Don’t just build it and throw it out there!

That is one of the most important messages from Michael Sampson in his most recent book “User Adoption Strategies – Shifting 2nd wave people to new collaboration technologies“. This is the first time I read one of Michael’s books and since he calls himself @collabguy on Twitter I have to say that my expectations were rather high….

….and I can now honestly say that I have not been disappointed!

The book provides a comprehensive toolkit which you can put to good use when you need to get users to use the new stuff you have developed. Obviously the book is centered around online tools, but most of the approaches work equally well with many other kinds of projects as well – and not only things online. Michael outlines 20 different approaches for you to pick and choose from because as he says already on page 14 “Don’t do them all, and don’t wait until page 105 before figuring that out!”

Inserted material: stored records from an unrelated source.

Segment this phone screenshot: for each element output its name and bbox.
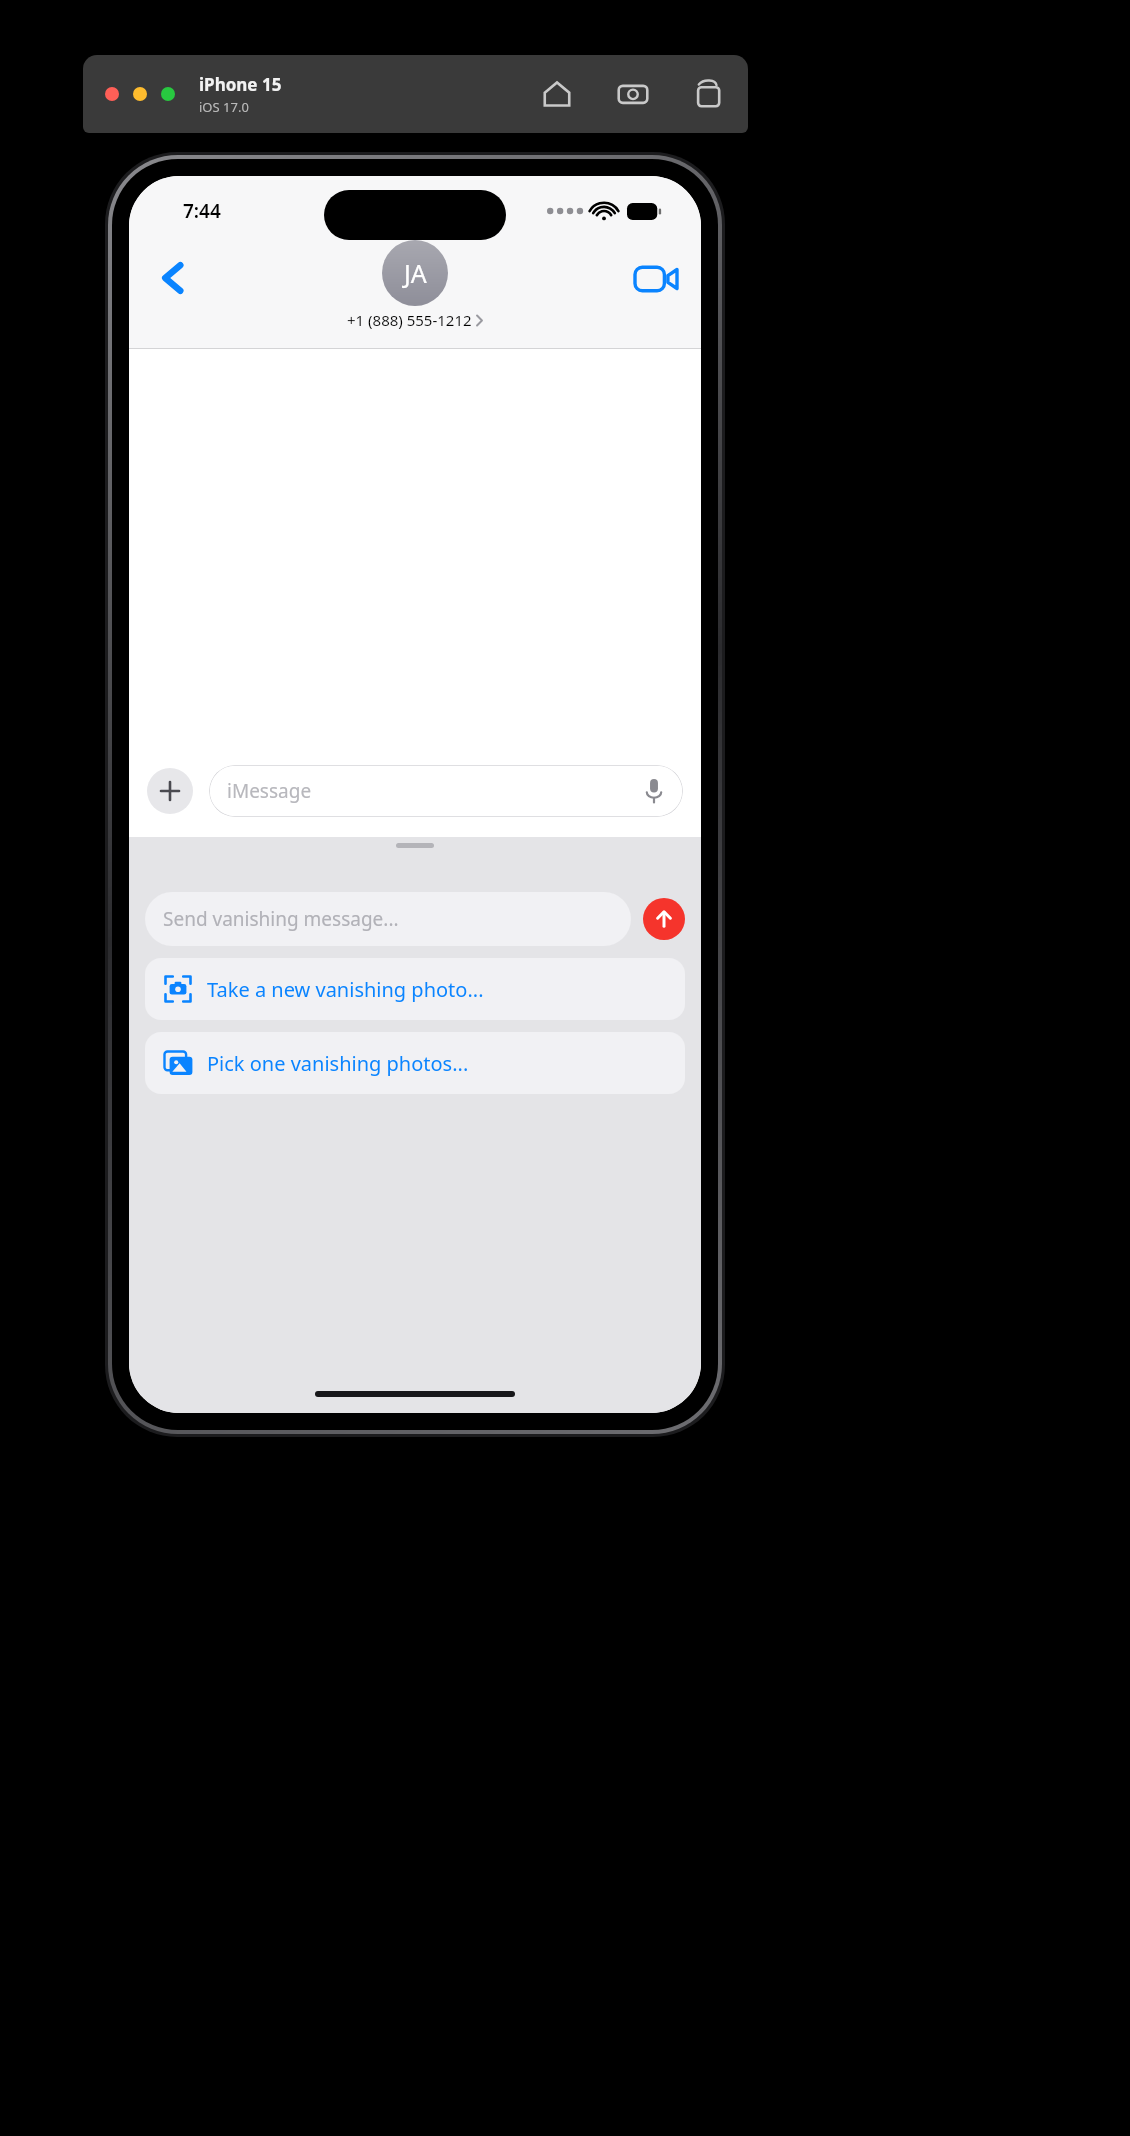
button[interactable]: Home (540, 77, 574, 111)
button[interactable]: Screenshot (616, 77, 650, 111)
staticText: 7:44 (183, 198, 221, 224)
button[interactable]: Take a new vanishing photo... (145, 958, 685, 1020)
button[interactable]: Back (145, 250, 201, 306)
staticText: iOS 17.0 (199, 98, 249, 116)
staticText: Send vanishing message... (163, 906, 399, 932)
staticText: iMessage (227, 778, 312, 804)
button[interactable]: Send vanishing message... (145, 892, 631, 946)
staticText: iPhone 15 (199, 73, 282, 96)
button[interactable]: Pick one vanishing photos... (145, 1032, 685, 1094)
button[interactable]: FaceTime video call (629, 252, 683, 306)
button[interactable]: Rotate (692, 77, 726, 111)
button[interactable]: Window control (105, 87, 119, 101)
button[interactable]: JA (347, 240, 483, 330)
staticText: Pick one vanishing photos... (207, 1050, 469, 1077)
staticText: Take a new vanishing photo... (207, 976, 484, 1003)
staticText: +1 (888) 555-1212 (347, 310, 472, 330)
button[interactable]: iMessage (209, 765, 683, 817)
staticText: JA (404, 256, 427, 290)
button[interactable]: Add attachment (147, 768, 193, 814)
button[interactable]: Dictate (639, 776, 669, 806)
button[interactable]: Send (643, 898, 685, 940)
button[interactable]: Window control (133, 87, 147, 101)
button[interactable]: Window control (161, 87, 175, 101)
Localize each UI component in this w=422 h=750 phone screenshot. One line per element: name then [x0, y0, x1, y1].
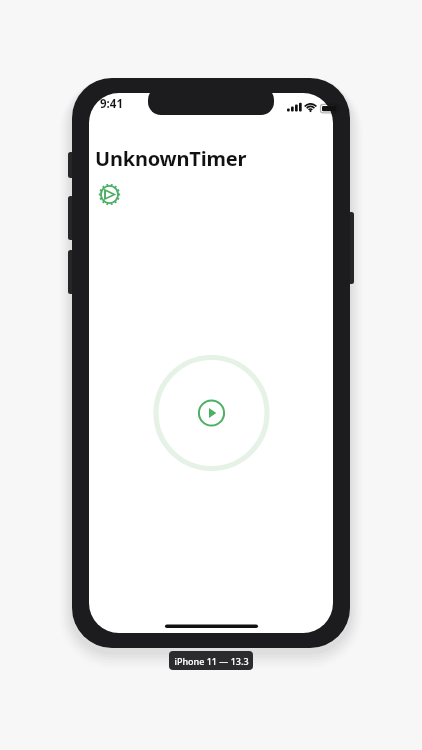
button[interactable]: Start timer — [155, 357, 267, 469]
staticText: 9:41 — [100, 96, 123, 112]
button[interactable]: Settings — [97, 182, 122, 207]
staticText: UnknownTimer — [95, 145, 247, 172]
staticText: iPhone 11 — 13.3 — [174, 655, 249, 667]
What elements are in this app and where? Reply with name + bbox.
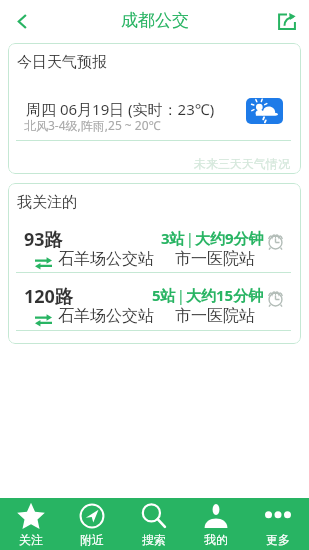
staticText: 附近	[80, 532, 104, 547]
staticText: 未来三天天气情况	[194, 156, 290, 171]
staticText: 我关注的	[17, 193, 77, 212]
staticText: 今日天气预报	[17, 53, 107, 72]
button[interactable]: 关注	[0, 498, 61, 550]
staticText: 我的	[204, 532, 228, 547]
button[interactable]: 附近	[61, 498, 123, 550]
staticText: 周四 06月19日 (实时：23℃)	[26, 99, 215, 119]
button[interactable]: 120路	[8, 284, 301, 340]
button[interactable]: 我的	[185, 498, 247, 550]
staticText: 5站	[152, 285, 176, 305]
staticText: 成都公交	[121, 10, 189, 31]
staticText: 大约15分钟	[186, 285, 264, 305]
staticText: 石羊场公交站	[58, 306, 154, 326]
button[interactable]: Share	[269, 3, 305, 39]
staticText: 石羊场公交站	[58, 249, 154, 269]
staticText: 市一医院站	[175, 306, 255, 326]
staticText: 120路	[24, 284, 73, 309]
staticText: 市一医院站	[175, 249, 255, 269]
staticText: |	[186, 229, 194, 248]
staticText: 大约9分钟	[195, 228, 264, 248]
button[interactable]: 搜索	[123, 498, 185, 550]
button[interactable]: 更多	[247, 498, 309, 550]
button[interactable]: Alarm	[266, 232, 284, 250]
button[interactable]: 93路	[8, 227, 301, 283]
button[interactable]: Alarm	[266, 289, 284, 307]
staticText: 93路	[24, 227, 63, 252]
staticText: 关注	[19, 532, 43, 547]
staticText: 3站	[161, 228, 185, 248]
button[interactable]: Back	[4, 3, 40, 39]
button[interactable]: 今日天气预报	[8, 43, 301, 174]
staticText: 北风3-4级,阵雨,25 ~ 20℃	[24, 117, 161, 133]
staticText: |	[177, 286, 185, 305]
staticText: 搜索	[142, 532, 166, 547]
staticText: 更多	[266, 532, 290, 547]
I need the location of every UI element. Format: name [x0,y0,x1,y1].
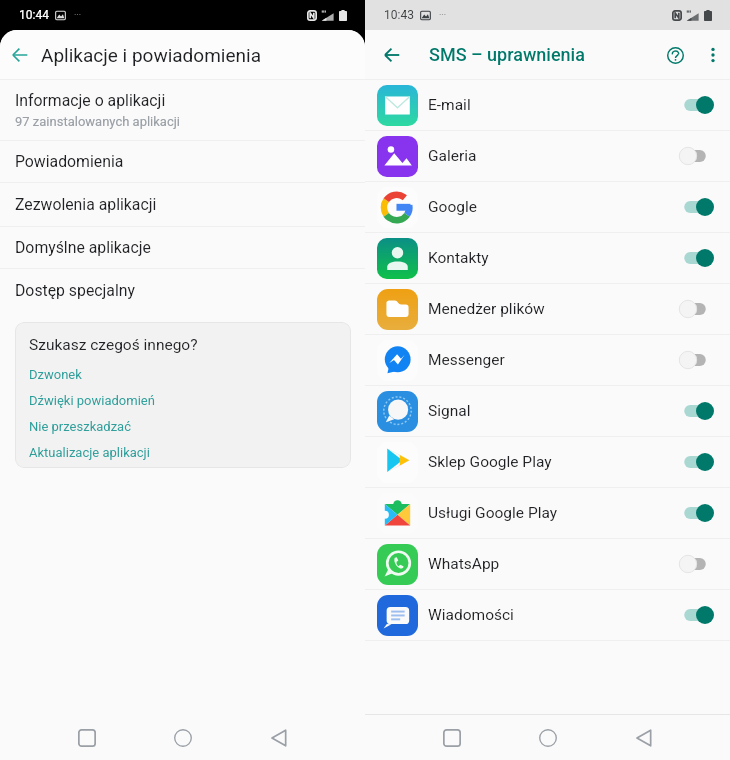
button[interactable]: Back [231,715,327,760]
staticText: Usługi Google Play [428,504,558,522]
button[interactable]: Kontakty [365,233,730,284]
button[interactable]: Dostęp specjalny [0,269,365,312]
staticText: Wiadomości [428,606,514,624]
button[interactable]: Informacje o aplikacji [0,80,365,141]
staticText: Szukasz czegoś innego? [29,336,198,354]
button[interactable]: Back [0,35,40,75]
button[interactable]: Recents [39,715,135,760]
button[interactable]: Aktualizacje aplikacji [29,445,150,460]
button[interactable]: Dźwięki powiadomień [29,393,155,408]
staticText: Powiadomienia [15,152,124,171]
staticText: Galeria [428,147,477,165]
staticText: ··· [439,10,447,21]
staticText: ··· [74,10,82,21]
staticText: E-mail [428,96,471,114]
staticText: Google [428,198,477,216]
button[interactable]: Back [372,35,412,75]
staticText: Menedżer plików [428,300,545,318]
button[interactable]: E-mail [365,80,730,131]
staticText: 97 zainstalowanych aplikacji [15,114,181,129]
button[interactable]: Powiadomienia [0,141,365,183]
button[interactable]: Back [596,715,692,760]
staticText: 10:44 [19,8,49,22]
button[interactable]: Galeria [365,131,730,182]
button[interactable]: Recents [404,715,500,760]
button[interactable]: Help [657,37,693,73]
button[interactable]: Usługi Google Play [365,488,730,539]
staticText: Nie przeszkadzać [29,419,131,434]
button[interactable]: Google [365,182,730,233]
staticText: 10:43 [384,8,414,22]
staticText: WhatsApp [428,555,500,573]
staticText: Sklep Google Play [428,453,552,471]
button[interactable]: More options [697,39,729,71]
staticText: Dostęp specjalny [15,281,135,300]
staticText: SMS – uprawnienia [429,44,585,65]
button[interactable]: Dzwonek [29,367,82,382]
staticText: Messenger [428,351,505,369]
button[interactable]: Zezwolenia aplikacji [0,183,365,227]
staticText: Aplikacje i powiadomienia [41,44,261,66]
staticText: Aktualizacje aplikacji [29,445,150,460]
staticText: Zezwolenia aplikacji [15,195,157,214]
button[interactable]: Menedżer plików [365,284,730,335]
button[interactable]: Home [500,715,596,760]
button[interactable]: Signal [365,386,730,437]
staticText: Informacje o aplikacji [15,91,166,110]
button[interactable]: Messenger [365,335,730,386]
staticText: Kontakty [428,249,489,267]
staticText: Dzwonek [29,367,82,382]
button[interactable]: Sklep Google Play [365,437,730,488]
button[interactable]: Home [135,715,231,760]
staticText: Dźwięki powiadomień [29,393,155,408]
button[interactable]: Wiadomości [365,590,730,641]
staticText: Domyślne aplikacje [15,238,151,257]
button[interactable]: Domyślne aplikacje [0,227,365,269]
button[interactable]: Nie przeszkadzać [29,419,131,434]
staticText: Signal [428,402,471,420]
button[interactable]: WhatsApp [365,539,730,590]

The initial chapters focus on adoption and change in a more general perspective and provides a nice introduction. One thing that becomes increasingly clear after reading this is that change is not about tools and methods – Change is social! If you can’t get enough on board there’s really no point! This brings us back to the “How?” and the 20 approaches.

They have been divided into 4 stages which are somewhat linear. Most of them are complemented with survey results from Michael’s recent user adoption survey which gives a nice picture of what others do and what actually works. Here are the headers and my own brief interpretation (more details in the book – obviously):

1) Win Attention = Make sure to get lots of attention, and most importantly from the right people!

2) Cultivate Basic Concepts = Educate people on the basics of the new system

3) Enlivening Applicability = Make people comfortable with the new system

4) Make it Real! = Get it done! Make it a part of daily lives.

If I should point at one small thing that I miss, it would be some kind of quick overview of the 20 approaches for quick reference after you have read the book.

All in all Michael has written a book for everyone who is working with change management and adoption – particularly in the online realm. Whether you are an experienced change agent or you are coming to terms with your first project, I’m sure that you will find a lot of useful tips and strategic approaches, and that you’ll find yourself reaching for it again and again.

Some may say that parts of the book seem an awful lot like plain, common sense, but isn’t that often what makes a book truly great? As French philosopher Voltaire put it: “It may be common sense, but after all sense is not that common!”